Jonathan Torres: I think the big thing too is that, you know, email for such a long time and even still to this day, it feels like, like it's, it's the man behind the curtain. Right. Like there's so much mystery, so much things that we just don't know and understand 100 percent. You know, you want to get to that place where you just know exactly what everything is and exactly how to do things and exactly what I need to do to get in the inbox of somewhere. And we are never going to know that. But every time that curtain gets pulled back just a little bit and kind of get a glance into how things are working, what people are thinking about, you know, how we can be better as senders. Man, it's awesome. I love it. And I love what you guys are doing over there. Hopefully we are, you know, reaching some kind of standard for doing the same thing for people. But it's wonderful. It's wonderful to see that and the fact that people want to get better and do things better, do things correctly and man, email will live on.

00:37:32

Eric Trinidad: Yeah, for sure. I like this collaboration we've got going on. Hopefully we're going to do a lot more of it for sure.
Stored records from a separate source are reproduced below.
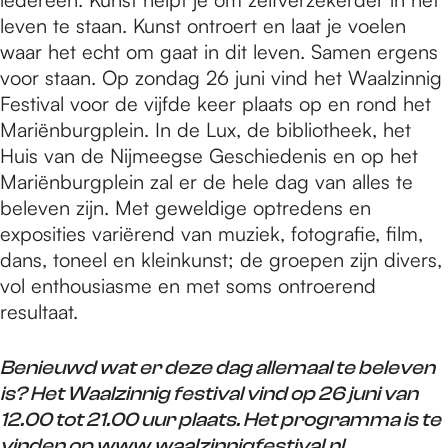
leven te staan. Kunst ontroert en laat je voelen
waar het echt om gaat in dit leven. Samen ergens
voor staan. Op zondag 26 juni vind het Waalzinnig
Festival voor de vijfde keer plaats op en rond het
Mariënburgplein. In de Lux, de bibliotheek, het
Huis van de Nijmeegse Geschiedenis en op het
Mariënburgplein zal er de hele dag van alles te
beleven zijn. Met geweldige optredens en
exposities variërend van muziek, fotografie, film,
dans, toneel en kleinkunst; de groepen zijn divers,
vol enthousiasme en met soms ontroerend
resultaat.
Benieuwd wat er deze dag allemaal te beleven
is? Het Waalzinnig festival vind op 26 juni van
12.00 tot 21.00 uur plaats. Het programma is te
vinden op
www.waalzinnigfestival.nl.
And if you, if you would like to know more, check out our blog posts, our documentation at mailgun.com. We'll post up some of that information. Matt, did you want to plug anything you got going on over there?

00:37:50

Matt Vernhout: I would just say check out 250OK, we have lots of different tools to help marketers do their jobs better. Monitor your inbox placement, monitor your DMARC reputation, analytics, all of those fun things. You know, it's a tool that a lot of platforms use and a lot of marketers used to just make everything better. Yeah, that's, that's our goal. Make email better. Really want to get rid of a lot of that sort of shady stuff in the industry.

00:38:16

Nick Schafer: What about make, email easier since email is hard.

00:38:28

Eric Trinidad: Well, like you said before, please look up our information. Mailgun.com, 250OK.com. Listen for our podcast, our next episode coming out soon. And until then, thank you, everybody. Appreciate your time.

00:38:41

Nick Schafer: Thanks, everyone.

00:38:42

Matt Vernhout: Thanks for having me.

00:38:43

Nick Schafer: Thanks for joining us, Matt.